[EXERCISE DIRECTIONS] Copy every line from the records that holds the word "anulável".

[DATASET RECORDS]

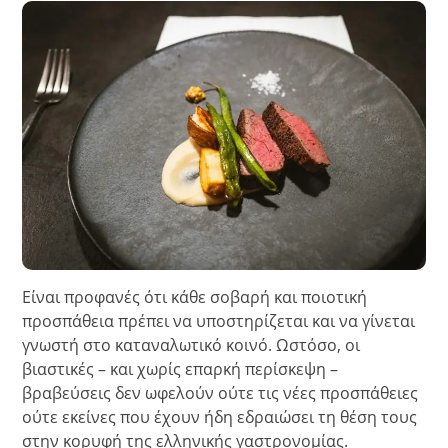
Είναι προφανές ότι κάθε σοβαρή και ποιοτική
προσπάθεια πρέπει να υποστηρίζεται και να γίνεται
γνωστή στο καταναλωτικό κοινό. Ωστόσο, οι
βιαστικές – και χωρίς επαρκή περίσκεψη –
βραβεύσεις δεν ωφελούν ούτε τις νέες προσπάθειες
ούτε εκείνες που έχουν ήδη εδραιώσει τη θέση τους
στην κορυφή της ελληνικής γαστρονομίας.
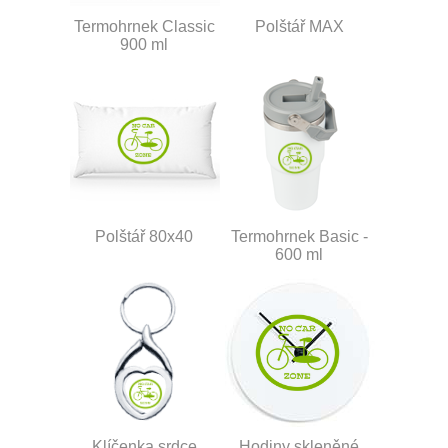
Termohrnek Classic
Polštář MAX
900 ml
Polštář 80x40
Termohrnek Basic -
600 ml
Klíčenka srdce
Hodiny skleněné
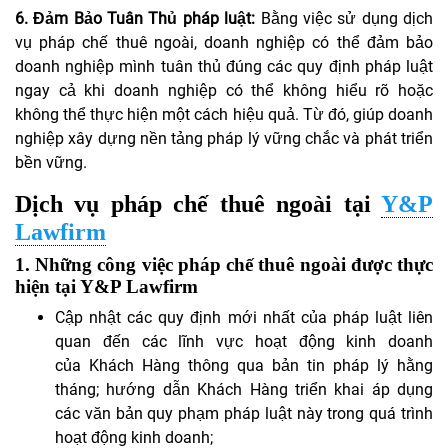
6. Đảm Bảo Tuân Thủ pháp luật
:
Bằng việc sử dụng dịch
vụ pháp chế thuê ngoài, doanh nghiệp có thể đảm bảo
doanh nghiệp mình tuân thủ đúng các quy định pháp luật
ngay cả khi doanh nghiệp có thể không hiểu rõ hoặc
không thể thực hiện một cách hiệu quả. Từ đó, giúp doanh
nghiệp xây dựng nền tảng pháp lý vững chắc và phát triển
bền vững.
Dịch vụ pháp chế thuê ngoài tại
Y&P
Lawfirm
1. Những công việc pháp chế thuê ngoài được thực
hiện tại Y&P Lawfirm
Cập nhật các quy định mới nhất của pháp luật liên
quan đến các lĩnh vực hoạt động kinh doanh
của Khách Hàng thông qua bản tin pháp lý hằng
tháng; hướng dẫn Khách Hàng triển khai áp dụng
các văn bản quy phạm pháp luật này trong quá trình
hoạt động kinh doanh;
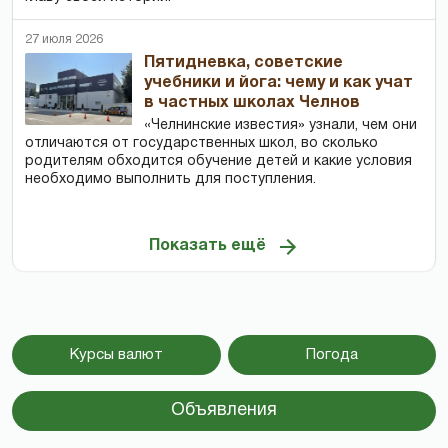
27 июля 2026
Пятидневка, советские
учебники и йога: чему и как учат
в частных школах Челнов
«Челнинские известия» узнали, чем они
отличаются от государственных школ, во сколько
родителям обходится обучение детей и какие условия
необходимо выполнить для поступления.
Показать ещё
Курсы валют
Погода
Объявления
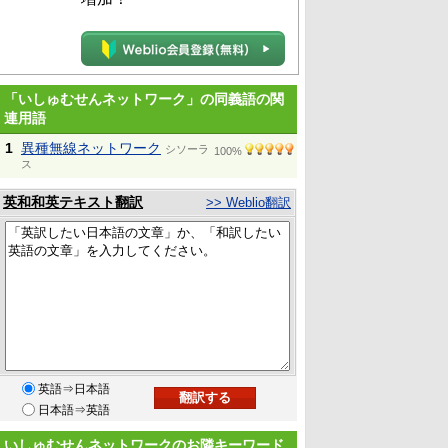
「いしゅむせんネットワーク」の同義語の関
連用語
1
異種無線ネットワーク
シソーラ
100%
ス
英和和英テキスト翻訳
>> Weblio翻訳
英語⇒日本語
日本語⇒英語
いしゅむせんネットワークのお隣キーワード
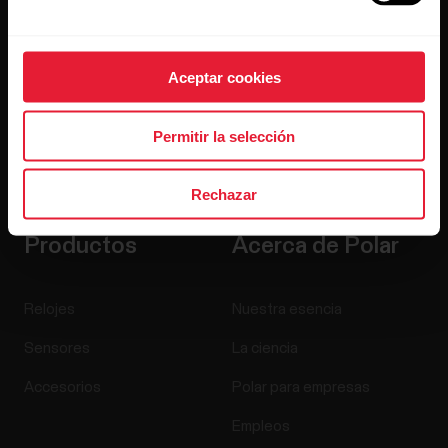
Aceptar cookies
Permitir la selección
Al hacer clic en Suscribir, aceptas recibir correos
electrónicos de Polar y confirmas que has leído nuestro
Aviso de privacidad.
Rechazar
Productos
Acerca de Polar
Relojes
Nuestra esencia
Sensores
La ciencia
Accesorios
Polar para empresas
Empleos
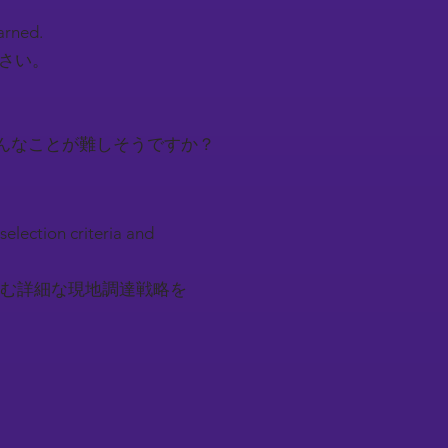
earned.
下さい。
んなことが難しそうですか？
selection criteria and
む詳細な現地調達戦略を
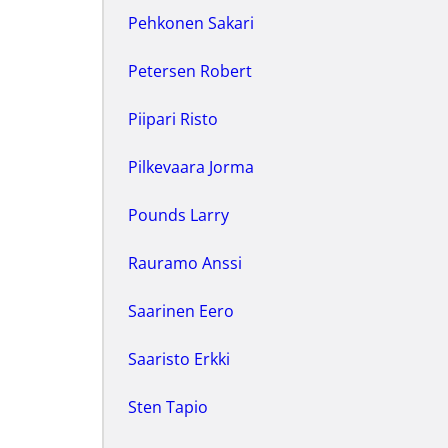
Pehkonen Sakari
Petersen Robert
Piipari Risto
Pilkevaara Jorma
Pounds Larry
Rauramo Anssi
Saarinen Eero
Saaristo Erkki
Sten Tapio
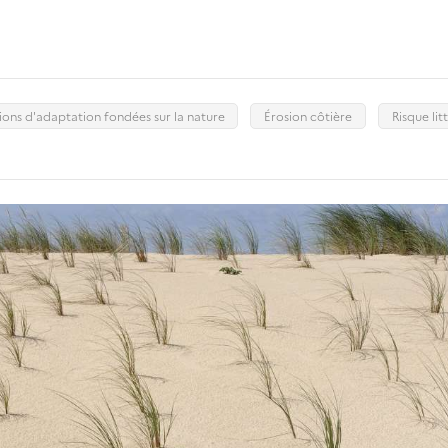
ions d'adaptation fondées sur la nature
Érosion côtière
Risque lit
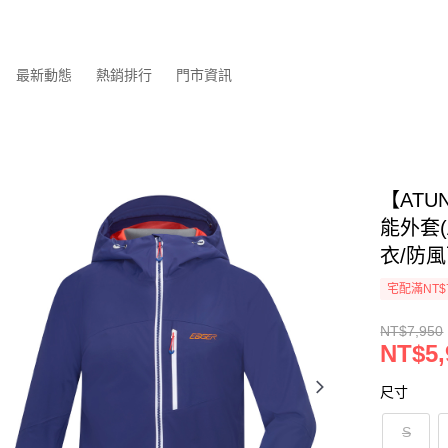
最新動態
熱銷排行
門市資訊
【ATU
能外套(
衣/防風
宅配滿NT$
NT$7,950
NT$5,
尺寸
S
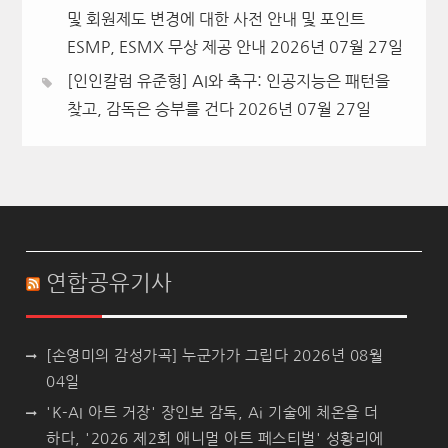
및 회원제도 변경에 대한 사전 안내 및 포인트
ESMP, ESMX 무상 제공 안내
2026년 07월 27일
[인인칼럼 유준형] AI와 축구: 인공지능은 패턴을
찾고, 감독은 승부를 건다
2026년 07월 27일
연합공유기사
[손영미의 감성가곡] 누군가가 그립다
2026년 08월
04일
'K-AI 아트 거장' 장인보 감독, Ai 기술에 체온을 더
하다, '2026 제2회 애니멀 아트 페스티벌' 성황리에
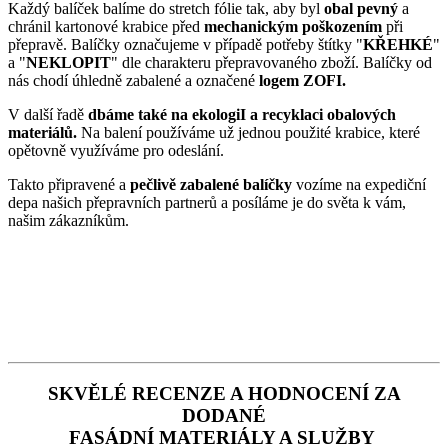
Každý balíček balíme do stretch fólie tak, aby byl
obal pevný
a
chránil kartonové krabice před
mechanickým poškozením
při
přepravě. Balíčky označujeme v případě potřeby štítky "
KŘEHKÉ
"
a "
NEKLOPIT
" dle charakteru přepravovaného zboží. Balíčky od
nás chodí úhledně zabalené a označené
logem ZOFI.
V další řadě
dbáme také na ekologiI a recyklaci obalových
materiálů.
Na balení používáme už jednou použité krabice, které
opětovně využíváme pro odeslání.
Takto připravené a
pečlivě zabalené balíčky
vozíme na expediční
depa našich přepravních partnerů a posíláme je do světa k vám,
našim zákazníkům.
SKVĚLÉ RECENZE A HODNOCENÍ ZA
DODANÉ
FASÁDNÍ MATERIÁLY A SLUŽBY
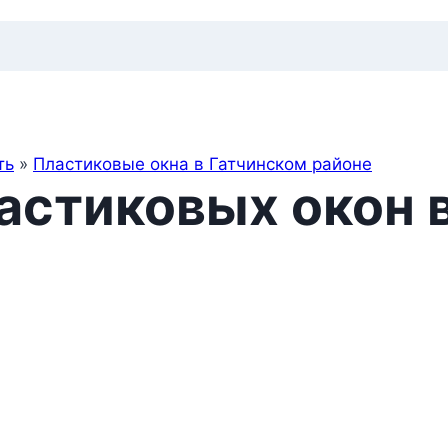
ть
»
Пластиковые окна в Гатчинском районе
ластиковых окон 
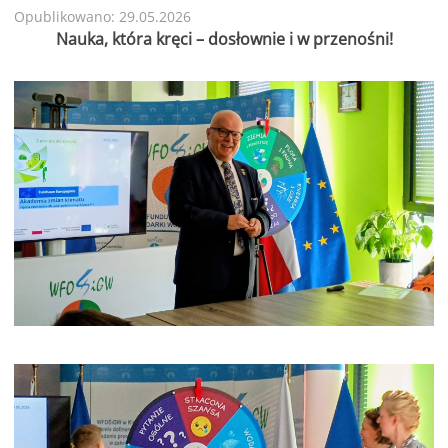
Opublikowano: 29.05.2026
Nauka, która kręci – dosłownie i w przenośni!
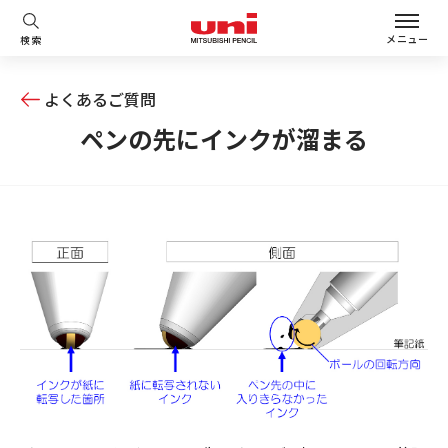
メニュー
検索
よくあるご質問
ペンの先にインクが溜まる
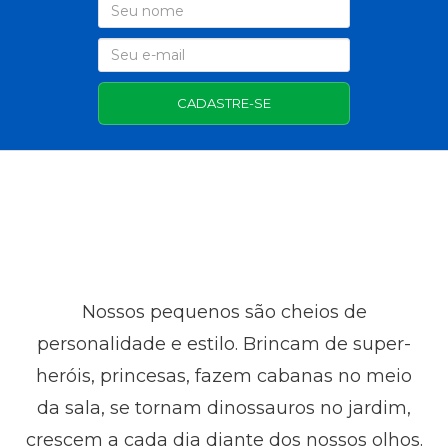
CADASTRE-SE
Nossos pequenos são cheios de
personalidade e estilo. Brincam de super-
heróis, princesas, fazem cabanas no meio
da sala, se tornam dinossauros no jardim,
crescem a cada dia diante dos nossos olhos.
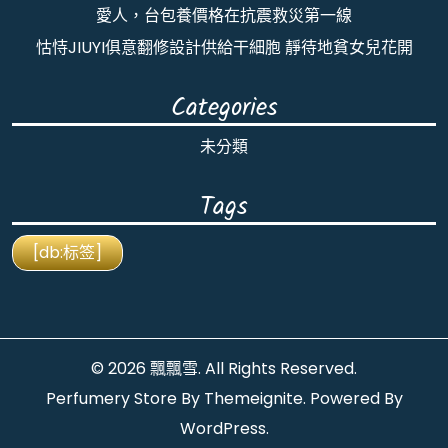
愛人，台包養價格在抗震救災第一線
怙恃JIUYI俱意翻修設計供給干細胞 靜待地貧女兒花開
Categories
未分類
Tags
[db:标签]
© 2026
飄飄雪
. All Rights Reserved.
Perfumery Store By
Themeignite
. Powered By
WordPress
.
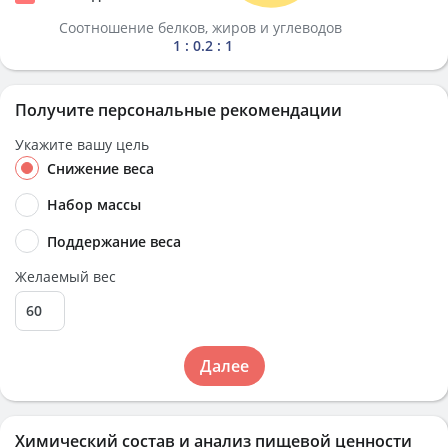
Соотношение белков, жиров и углеводов
1 : 0.2 : 1
Получите персональные рекомендации
Укажите вашу цель
Снижение веса
Набор массы
Поддержание веса
Желаемый вес
Далее
Химический состав и анализ пищевой ценности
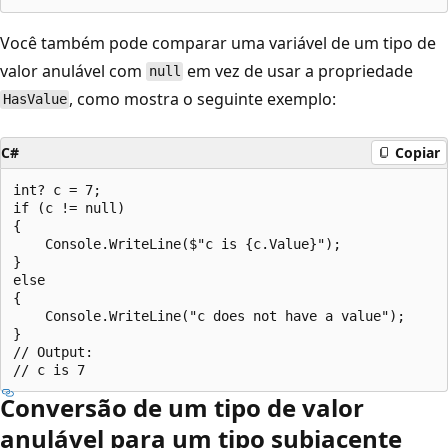
Você também pode comparar uma variável de um tipo de
valor anulável com
em vez de usar a propriedade
null
, como mostra o seguinte exemplo:
HasValue
C#
Copiar
int? c = 7;

if (c != null)

{

    Console.WriteLine($"c is {c.Value}");

}

else

{

    Console.WriteLine("c does not have a value");

}

// Output:

Conversão de um tipo de valor
anulável para um tipo subjacente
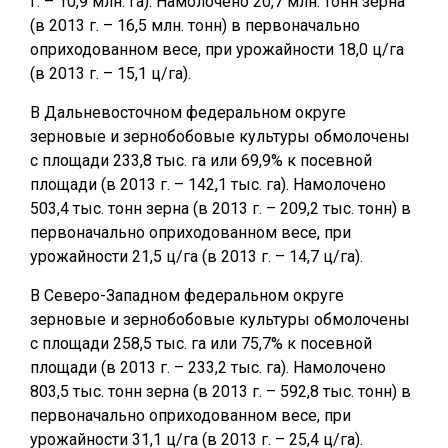
г. – 10,9 млн. га). Намолочено 20,7 млн. тонн зерна
(в 2013 г. – 16,5 млн. тонн) в первоначально
оприходованном весе, при урожайности 18,0 ц/га
(в 2013 г. – 15,1 ц/га).
В Дальневосточном федеральном округе
зерновые и зернобобовые культуры обмолочены
с площади 233,8 тыс. га или 69,9% к посевной
площади (в 2013 г. – 142,1 тыс. га). Намолочено
503,4 тыс. тонн зерна (в 2013 г. – 209,2 тыс. тонн) в
первоначально оприходованном весе, при
урожайности 21,5 ц/га (в 2013 г. – 14,7 ц/га).
В Северо-Западном федеральном округе
зерновые и зернобобовые культуры обмолочены
с площади 258,5 тыс. га или 75,7% к посевной
площади (в 2013 г. – 233,2 тыс. га). Намолочено
803,5 тыс. тонн зерна (в 2013 г. – 592,8 тыс. тонн) в
первоначально оприходованном весе, при
урожайности 31,1 ц/га (в 2013 г. – 25,4 ц/га).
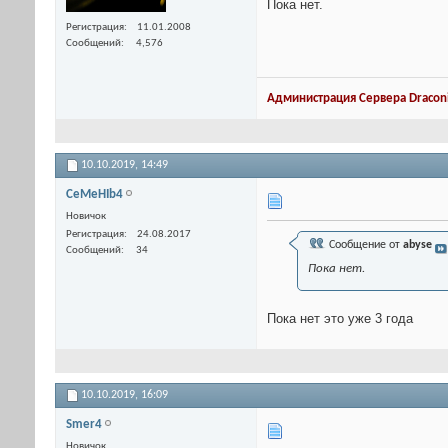
Пока нет.
Регистрация
11.01.2008
Сообщений
4,576
Администрация Сервера Draconi
10.10.2019,
14:49
CeMeHIb4
Новичок
Регистрация
24.08.2017
Сообщение от
abyse
Сообщений
34
Пока нет.
Пока нет это уже 3 года
10.10.2019,
16:09
Smer4
Новичок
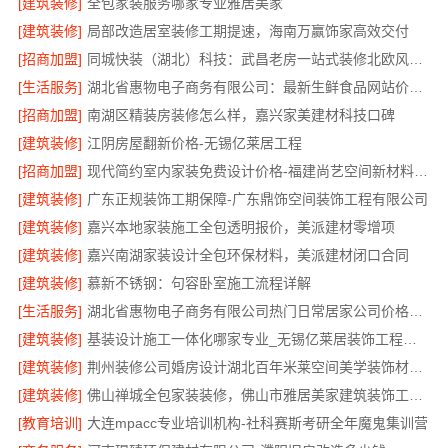
[建筑装修]
全包家装服务哪家专业雅居美家
[建筑装修]
局部改造居室装修工期提速，海南万赢饰家高效交付
[招商加盟]
同城快装（湖北）科技：武昌老房一站式装修北欧风靠谱
[生活服务]
湖北省惠物电子商务有限公司：最新生鲜食品网站价格更新
[招商加盟]
南湖区精装房装修怎么样，嘉兴家美建材科技口碑
[建筑装修]
江阴房屋翻新价格-无锡亿莱居工程
[招商加盟]
现代简约室内家装免费设计价格-福建尚艺空间新材料科技有限公司
[建筑装修]
广东正规装饰工期保障-广东鼎饰空间装饰工程有限公司
[建筑装修]
嘉兴本地家装施工全包透明报价，美派建材零增项
[建筑装修]
嘉兴南湖家装设计全包环保材料，美派建材闭口合同
[建筑装修]
慕新不锈钢：句容卧室施工流程详解
[生活服务]
湖北省惠物电子商务有限公司热门日常居家公司价格分析
[建筑装修]
基装设计施工一体化哪家专业_无锡亿莱居装饰工程材料有限公司
[建筑装修]
荆州装修公司婚房设计湖北百年米莱空间美学装饰材料有限公司
[建筑装修]
佛山禅城全包家装装修，佛山市雅居美家建筑装饰工程有限公司全程托管
[教育培训]
大连mpacc专业培训机构-社科赛斯考研全年魔鬼集训营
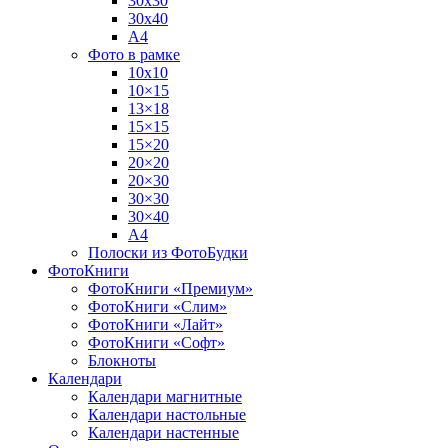
30х30
30х40
А4
Фото в рамке
10х10
10×15
13×18
15×15
15×20
20×20
20×30
30×30
30×40
A4
Полоски из ФотоБудки
ФотоКниги
ФотоКниги «Премиум»
ФотоКниги «Слим»
ФотоКниги «Лайт»
ФотоКниги «Софт»
Блокноты
Календари
Календари магнитные
Календари настольные
Календари настенные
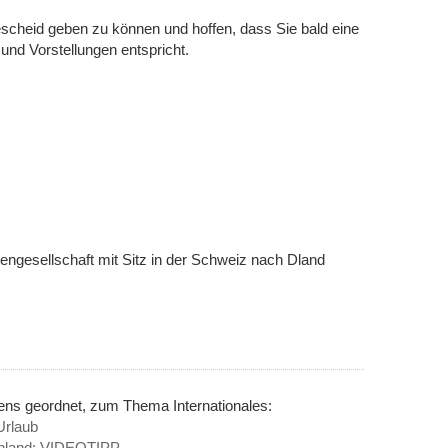
scheid geben zu können und hoffen, dass Sie bald eine
und Vorstellungen entspricht.
iengesellschaft mit Sitz in der Schweiz nach Dland
ens geordnet, zum Thema Internationales:
Urlaub
henland: VIDEOTIPP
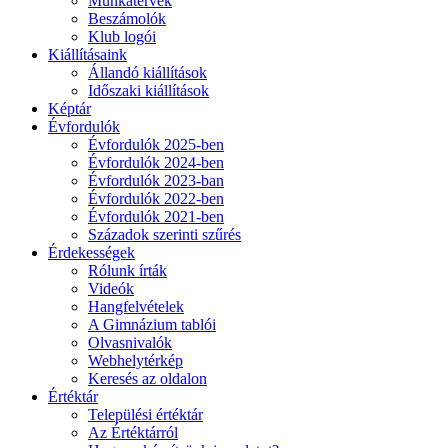
Munkatervek
Beszámolók
Klub logói
Kiállításaink
Állandó kiállítások
Időszaki kiállítások
Képtár
Évfordulók
Évfordulók 2025-ben
Évfordulók 2024-ben
Évfordulók 2023-ban
Évfordulók 2022-ben
Évfordulók 2021-ben
Századok szerinti szűrés
Érdekességek
Rólunk írták
Videók
Hangfelvételek
A Gimnázium tablói
Olvasnivalók
Webhelytérkép
Keresés az oldalon
Értéktár
Települési értéktár
Az Értéktárról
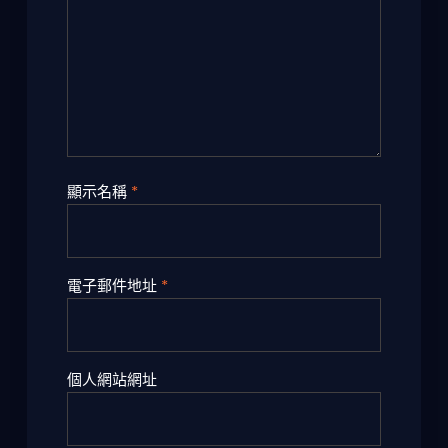
顯示名稱
*
電子郵件地址
*
個人網站網址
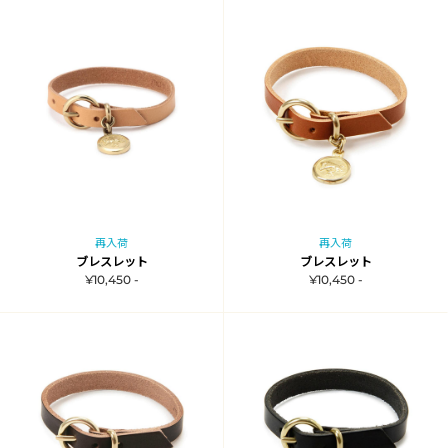
再入荷
再入荷
ブレスレット
ブレスレット
¥10,450 -
¥10,450 -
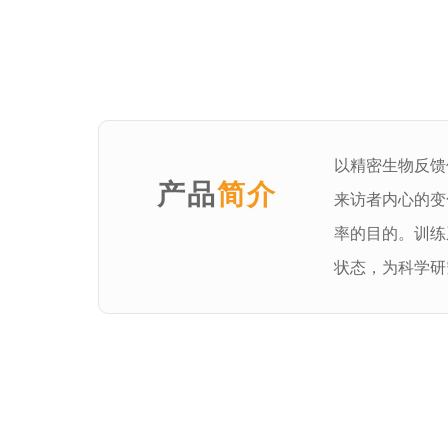
以精密生物反馈
产品
简介
来访者内心的变
率的目的。训练
状态，为科学研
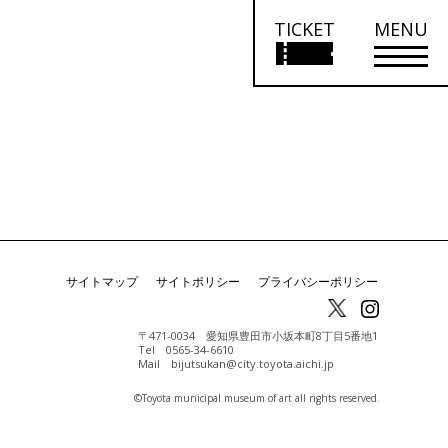
TICKET
MENU
サイトマップ
サイトポリシー
プライバシーポリシー
〒471-0034 愛知県豊田市小坂本町8丁目5番地1
Tel 0565-34-6610
Mail bijutsukan@city.toyota.aichi.jp
©️Toyota municipal museum of art all rights reserved.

[FINISHED TASK]
valor anulável com
anulável para um tipo subjacente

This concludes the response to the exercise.